Brad Feld

Tag: comm channels

I realized yesterday, as I was driving to Denver, that my comm channels shifted again after I returned from sabbatical in December. This happens periodically, mostly as a result of me taking some time away and changing things up on re-entry.

The largest change is that I’m batching my email. Rather than reading and responding to email on my phone throughout the day, or using slack time in my calendar to check and catch up on email, I’m doing a pass in the morning, another pass late in the day, and then finishing up at night. While grinding through 200 emails at a time in 90 minutes isn’t awesome fun, it’s enhanced by having some Nine Inch Nails playing loudly while I’m doing it. So – instead of an always or or interrupt channel, my email has turned into a more periodic (several times a day) comm channel. This feels good so far.

That shifted my real time channels to a few different things since there isn’t a single unifying answer. The active set is Voxer (audio), Slack, and iMessage, probably in that order. Techstars runs on Voxer as do several companies I’m involved in and my partners use it for longer discussions. We use Slack internally for short stuff and I’m in eight other Slack instances for companies I’m on the board of. iMessage ends up being the least common denominator for everyone else for real-time messaging.

Of the three, I find Voxer by far the most satisfying and convenient. I went through an intrigued phase with Slack when I started engaging with the Slack instances for several of our companies, but I quickly found the noise overwhelmed the signal for me so I use it for specific things and periodic scans of a channel I’m particularly interested in (say – the FullContact Chrome 2.0 channel since I’m obsessed about the new version coming out), but mostly it’s now a direct message channel to the CEOs and a few other people on various leadership teams.

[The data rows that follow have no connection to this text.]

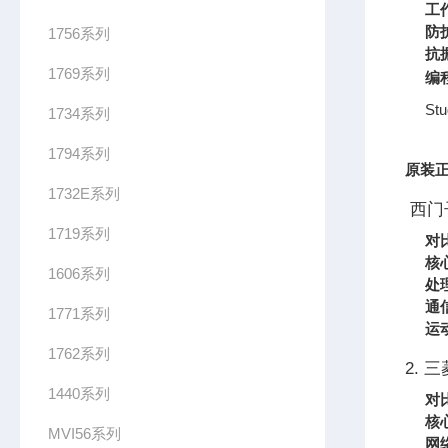
工
防
1756系列
抗
1769系列
编
St
1734系列
1794系列
原装正
1732E系列
西门子
1719系列
对
核
1606系列
处
通
1771系列
运
1762系列
2. 三
1440系列
对
核
MVI56系列
网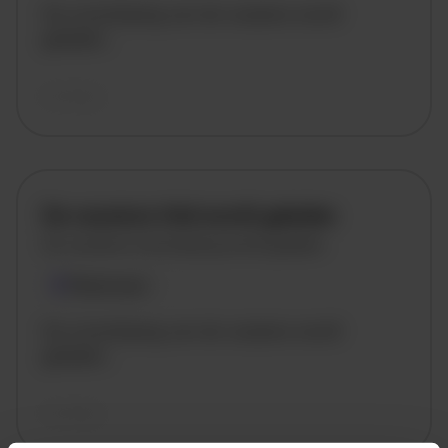
De omschrijving van de vacature wordt
geladen..
vandaag
De vacature titel wordt geladen
De vacature omschrijving wordt geladen
Plaatsnaam
De omschrijving van de vacature wordt
geladen..
vandaag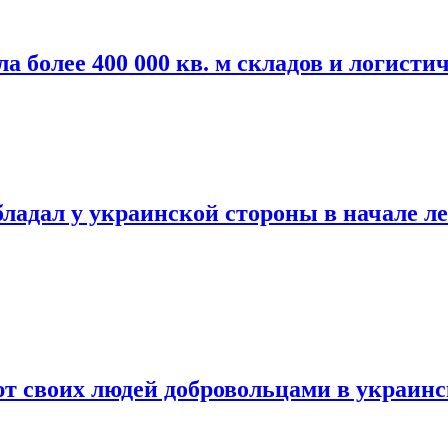
а более 400 000 кв. м складов и логисти
дал у украинской стороны в начале лета
т своих людей добровольцами в украин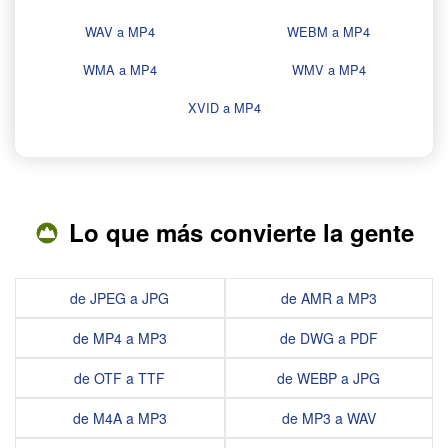
WAV a MP4
WEBM a MP4
WMA a MP4
WMV a MP4
XVID a MP4
Lo que más convierte la gente
de JPEG a JPG
de AMR a MP3
de MP4 a MP3
de DWG a PDF
de OTF a TTF
de WEBP a JPG
de M4A a MP3
de MP3 a WAV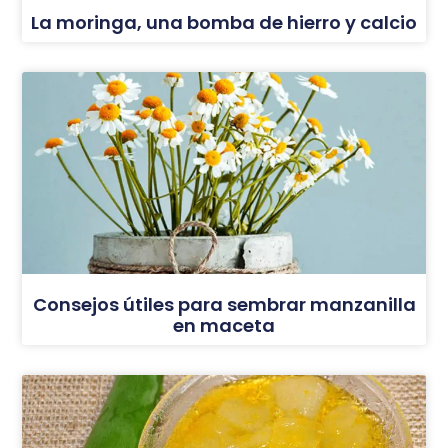
La moringa, una bomba de hierro y calcio
Consejos útiles para sembrar manzanilla
en maceta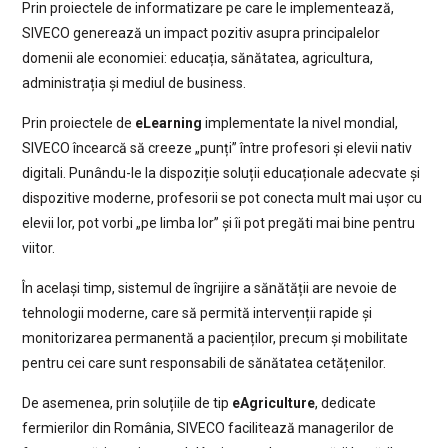
Prin proiectele de informatizare pe care le implementează,
SIVECO generează un impact pozitiv asupra principalelor
domenii ale economiei: educația, sănătatea, agricultura,
administrația și mediul de business.
Prin proiectele de
eLearning
implementate la nivel mondial,
SIVECO încearcă să creeze „punți” între profesori și elevii nativ
digitali. Punându-le la dispoziție soluții educaționale adecvate și
dispozitive moderne, profesorii se pot conecta mult mai ușor cu
elevii lor, pot vorbi „pe limba lor” și îi pot pregăti mai bine pentru
viitor.
În același timp, sistemul de îngrijire a sănătății are nevoie de
tehnologii moderne, care să permită intervenții rapide și
monitorizarea permanentă a pacienților, precum și mobilitate
pentru cei care sunt responsabili de sănătatea cetățenilor.
De asemenea, prin soluțiile de tip
eAgriculture
, dedicate
fermierilor din România, SIVECO facilitează managerilor de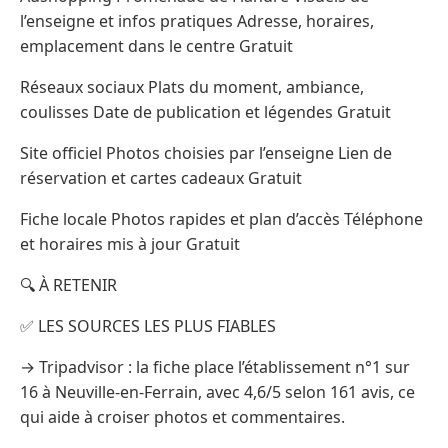
l’enseigne et infos pratiques Adresse, horaires,
emplacement dans le centre Gratuit
Réseaux sociaux Plats du moment, ambiance,
coulisses Date de publication et légendes Gratuit
Site officiel Photos choisies par l’enseigne Lien de
réservation et cartes cadeaux Gratuit
Fiche locale Photos rapides et plan d’accès Téléphone
et horaires mis à jour Gratuit
🔍 À RETENIR
✅ LES SOURCES LES PLUS FIABLES
→ Tripadvisor : la fiche place l’établissement n°1 sur
16 à Neuville-en-Ferrain, avec 4,6/5 selon 161 avis, ce
qui aide à croiser photos et commentaires.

Interestingly, Skype is completely absent from my workflow. I’ve also largely eliminated Twitter and Facebook from my daily information flow given the high distraction characteristics. I do monitor Twitter for DMs and @bfeld’s via Twitter for Mac, but it mostly hangs out quietly on the far left side of my screen. Facebook gets my attention once a day when I scan it as part of my “daily routine“, but that’s about it.

I also find that I’m spending much less time looking at shit on my iPhone, which I think is likely a result of cutting Twitter, Facebook, and email out of the always on / interrupt flow. The result is that I feel much calmer and focused throughout the day, and able to concentrate on what is in front of me, rather than what is flying at me.

I’m curious if anyone out there has discovered, or is using, something that effectively unifies different channels. We are investors in Sameroom and I’ve used it effectively in some cases, but mostly to integrate across different Slack instances, since Slack doesn’t handle that very well.

And, if you have other favorite comm channels, weigh in on them and I’ll react to how I have, or haven’t used them in the past.